Segment Start: MATERIAL PROVIDED

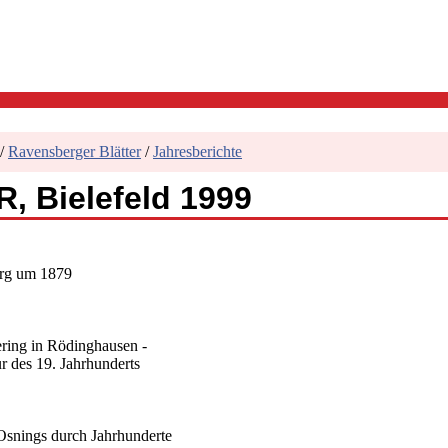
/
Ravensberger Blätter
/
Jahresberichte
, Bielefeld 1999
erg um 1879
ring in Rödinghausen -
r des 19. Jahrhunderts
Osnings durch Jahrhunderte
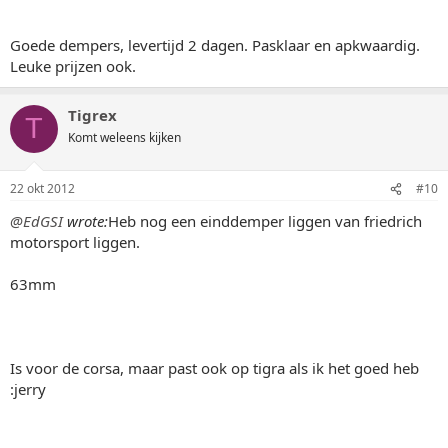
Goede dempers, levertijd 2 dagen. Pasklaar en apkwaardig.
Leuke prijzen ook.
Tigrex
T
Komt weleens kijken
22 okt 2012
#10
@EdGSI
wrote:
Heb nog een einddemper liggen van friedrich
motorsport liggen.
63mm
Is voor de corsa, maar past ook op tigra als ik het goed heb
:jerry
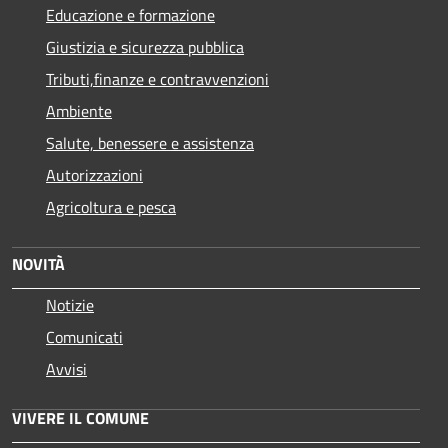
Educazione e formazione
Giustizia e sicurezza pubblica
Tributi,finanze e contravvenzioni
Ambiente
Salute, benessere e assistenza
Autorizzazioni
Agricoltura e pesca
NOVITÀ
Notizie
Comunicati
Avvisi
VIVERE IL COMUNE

Segment End: MATERIAL PROVIDED

> _YOUR ASSIGNMENT_
Look through the entries above; copy each line where the string "liggen" appears.

> _WRITTEN RESPONSE_
Heb nog een einddemper liggen van friedrich
motorsport liggen.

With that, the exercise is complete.